On y apprend également que 41 % des personnes sondées boivent désormais des cocktails sans alcool lorsqu’elles sortent, et 34 % optent pour une bière sans alcool ou à faible teneur en alcool. Il semblerait en effet que les cocktails sans alcool ou à faible teneur en alcool sont désormais ancrés dans les habitudes des consommateurs. 
Près de la moitié (46 %) des consommateurs de cocktails affirment boire des cocktails sans alcool ou à faible teneur en alcool chaque fois ou presque chaque fois qu’ils sortent, et 21 % des personnes achètent davantage de ces produits par rapport à l’année précédente. 

Alors si cette consommation de boissons alcoolisées va certainement rebattre les cartes du secteur il semblerait bien qu’elle ne soit pas un problème pour le monde du CHR qui pourrait en tirer bénéfice ! 
En effet, les consommateurs de No Low en CHR sont plus réguliers (53 % fréquentent au moins une fois par semaine, +9 points par rapport au visiteur moyen en CHR. Ils dépensent 86 euros par mois lors de leurs sorties en CHR, soit plus que la moyenne de 79 euros, leur revenu moyen étant aussi plus élevé (+791 euros par rapport à la moyenne).

Julien Veyron, directeur des solutions clients pour la France, a déclaré : « Nos données OPUS montrent que les consommateurs français se préoccupent plus de leur santé, ce qui a d’importantes répercussions sur leur consommation d’alcool. Associée à un intérêt croissant pour les cocktails, cette évolution offre des opportunités intéressantes pour les fournisseurs et les opérateurs de mocktails et de cocktails sans alcool. Mais cette tendance évolue rapidement et, à mesure que les fournisseurs développent leurs portefeuilles de produits sans alcool ou à faible teneur en alcool, il est essentiel de bien comprendre les motivations et les préférences des consommateurs. Notre étude a pour but d’aider à identifier les parcours de croissance dans ce secteur dynamique du marché ».

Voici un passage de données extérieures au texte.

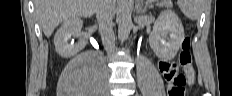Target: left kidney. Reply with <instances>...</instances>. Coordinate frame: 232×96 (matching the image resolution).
I'll use <instances>...</instances> for the list:
<instances>
[{
    "label": "left kidney",
    "mask_w": 232,
    "mask_h": 96,
    "mask_svg": "<svg viewBox=\"0 0 232 96\" xmlns=\"http://www.w3.org/2000/svg\"><path fill=\"white\" fill-rule=\"evenodd\" d=\"M183 40V25L176 13L172 10L161 12L149 36V44L157 57L162 60L173 59Z\"/></svg>",
    "instance_id": "5707ae66"
}]
</instances>
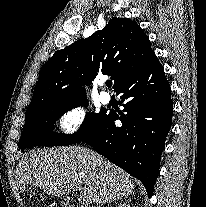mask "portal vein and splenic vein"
Listing matches in <instances>:
<instances>
[{
  "instance_id": "obj_1",
  "label": "portal vein and splenic vein",
  "mask_w": 206,
  "mask_h": 207,
  "mask_svg": "<svg viewBox=\"0 0 206 207\" xmlns=\"http://www.w3.org/2000/svg\"><path fill=\"white\" fill-rule=\"evenodd\" d=\"M70 187L74 190V191H78L79 190V192H80V194H79V198H80V200H82L83 202H88V200H87V198H86V194H84L83 192H82V190H81V188H80V186H78V185H70Z\"/></svg>"
}]
</instances>
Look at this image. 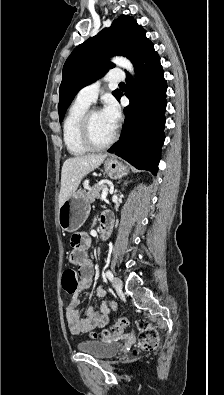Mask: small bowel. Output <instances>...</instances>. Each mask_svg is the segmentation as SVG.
<instances>
[{
	"instance_id": "small-bowel-1",
	"label": "small bowel",
	"mask_w": 224,
	"mask_h": 395,
	"mask_svg": "<svg viewBox=\"0 0 224 395\" xmlns=\"http://www.w3.org/2000/svg\"><path fill=\"white\" fill-rule=\"evenodd\" d=\"M90 243V238L86 233H75L71 238L73 250L69 255V260L72 264L77 265L80 271L78 289L71 296L65 308L66 321L73 334L88 332L103 327L109 322L110 306L106 299L105 289L101 285L97 286L95 291L100 300L99 308L95 309L93 306H88L84 315H81L78 310L80 292L88 290L92 285L93 263L87 255Z\"/></svg>"
}]
</instances>
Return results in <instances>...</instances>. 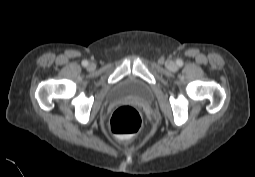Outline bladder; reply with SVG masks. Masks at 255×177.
<instances>
[{
	"instance_id": "bladder-1",
	"label": "bladder",
	"mask_w": 255,
	"mask_h": 177,
	"mask_svg": "<svg viewBox=\"0 0 255 177\" xmlns=\"http://www.w3.org/2000/svg\"><path fill=\"white\" fill-rule=\"evenodd\" d=\"M151 95L150 86L139 77L131 75L115 84L111 88L108 97L111 100L130 97L145 102L151 98Z\"/></svg>"
}]
</instances>
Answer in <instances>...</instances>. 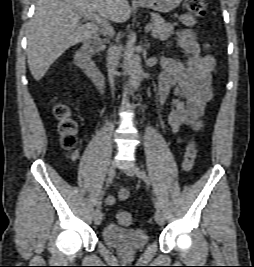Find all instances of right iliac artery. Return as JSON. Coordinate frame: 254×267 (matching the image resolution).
Masks as SVG:
<instances>
[{"label": "right iliac artery", "mask_w": 254, "mask_h": 267, "mask_svg": "<svg viewBox=\"0 0 254 267\" xmlns=\"http://www.w3.org/2000/svg\"><path fill=\"white\" fill-rule=\"evenodd\" d=\"M113 177H114V171L111 172L110 174H108V178L106 180V187H108L112 180H113ZM104 195V191L101 192V195L100 197L98 198L97 202H96V207L97 208H100L101 207V204H102V196Z\"/></svg>", "instance_id": "1"}]
</instances>
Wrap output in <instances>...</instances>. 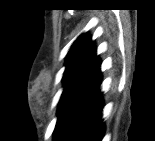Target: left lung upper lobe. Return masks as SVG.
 Segmentation results:
<instances>
[{"label":"left lung upper lobe","mask_w":155,"mask_h":141,"mask_svg":"<svg viewBox=\"0 0 155 141\" xmlns=\"http://www.w3.org/2000/svg\"><path fill=\"white\" fill-rule=\"evenodd\" d=\"M95 43L88 33L79 36L73 43L66 59L63 75L64 90L59 101L54 139L57 140L70 106L83 93L100 68Z\"/></svg>","instance_id":"left-lung-upper-lobe-1"}]
</instances>
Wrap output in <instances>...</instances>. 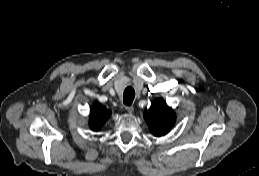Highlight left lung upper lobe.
<instances>
[{
  "label": "left lung upper lobe",
  "mask_w": 259,
  "mask_h": 176,
  "mask_svg": "<svg viewBox=\"0 0 259 176\" xmlns=\"http://www.w3.org/2000/svg\"><path fill=\"white\" fill-rule=\"evenodd\" d=\"M145 120L154 136H163L167 134L175 122L173 110L158 98L154 105L144 113Z\"/></svg>",
  "instance_id": "obj_1"
}]
</instances>
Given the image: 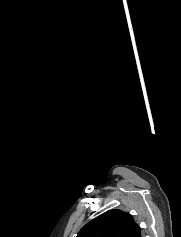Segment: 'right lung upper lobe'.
I'll use <instances>...</instances> for the list:
<instances>
[{
    "instance_id": "1",
    "label": "right lung upper lobe",
    "mask_w": 181,
    "mask_h": 237,
    "mask_svg": "<svg viewBox=\"0 0 181 237\" xmlns=\"http://www.w3.org/2000/svg\"><path fill=\"white\" fill-rule=\"evenodd\" d=\"M77 237H141V234L130 214L113 209L83 226Z\"/></svg>"
}]
</instances>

L’enquête OPUS et le ‘France Mixed Drinks Report’ de CGA fournissent même des informations détaillées et intéressantes sur les boissons sans alcool ou à faible teneur en alcool :
Les hôtels et les boîtes de nuit sont les deux canaux les plus importants pour la consommation du No Low.
L’ananas, la fraise et la framboise sont les trois arômes préférés des consommateurs lorsqu’il s’agit de mocktails.
Les consommateurs sont prêts à payer en moyenne 6 euros pour un cocktail sans alcool ou à faible teneur en alcool lorsqu’ils sortent, soit 4 euros de moins que pour un cocktail alcoolisé.

Les consommateurs de sans alcool sont des buveurs d’alcool…

Bien entendu ces chiffres sont le fruit de sondages auprès des consommateurs mais comment se traduisent-ils dans la réalité ? Pour y répondre Kantar Wordpanel, leader des études consommation, nous livre un bilan.

Le Défi de Janvier (bah oui il va falloir s’y faire !) semble connaître un engouement sur ces 3 dernières années. Le sans alcool (bières et spiritueux) enregistre un record historique entre 2021 et 2022 avec une hausse de 27%. Bien que Kantar constate une légère baisse en janvier 2023 (7% d’acheteurs en moins versus même période en 2022). 
Cependant, sur la même période, on note une baisse de la consommation des boissons alcoolisées équivalentes (bières et spiritueux) donc en relatif le sans alcool performe sur ce fameux mois. 12% des bières achetées sont sans alcool, et 5% des spiritueux sont sans alcool. Au total, 33% des foyers français ont acheté du sans alcool (Bières + Spiritueux) sur octobre 2023. Kantar note que ce défi semble séduire davantage la cible des moins de 35 ans qui réalise la meilleure performance d’achat de boissons sans alcool.

Mais attention, si l’on regarde de plus près c’est 8% de moins que l’an dernier sur la même période. Le trafic du sans alcool est en baisse mais cela peut aussi s’expliquer par les très hauts résultats enregistrés l’année dernière. Les bières sans alcool est la catégorie la plus en baisse, -9,3% de trafic vers 2022.
Pour Kantar finalement, avec le contexte inflationniste et la reprise des sorties hors domicile, ces chiffres ne sont pas très marquants et le sans alcool ne semble pas prendre davantage de place cette année.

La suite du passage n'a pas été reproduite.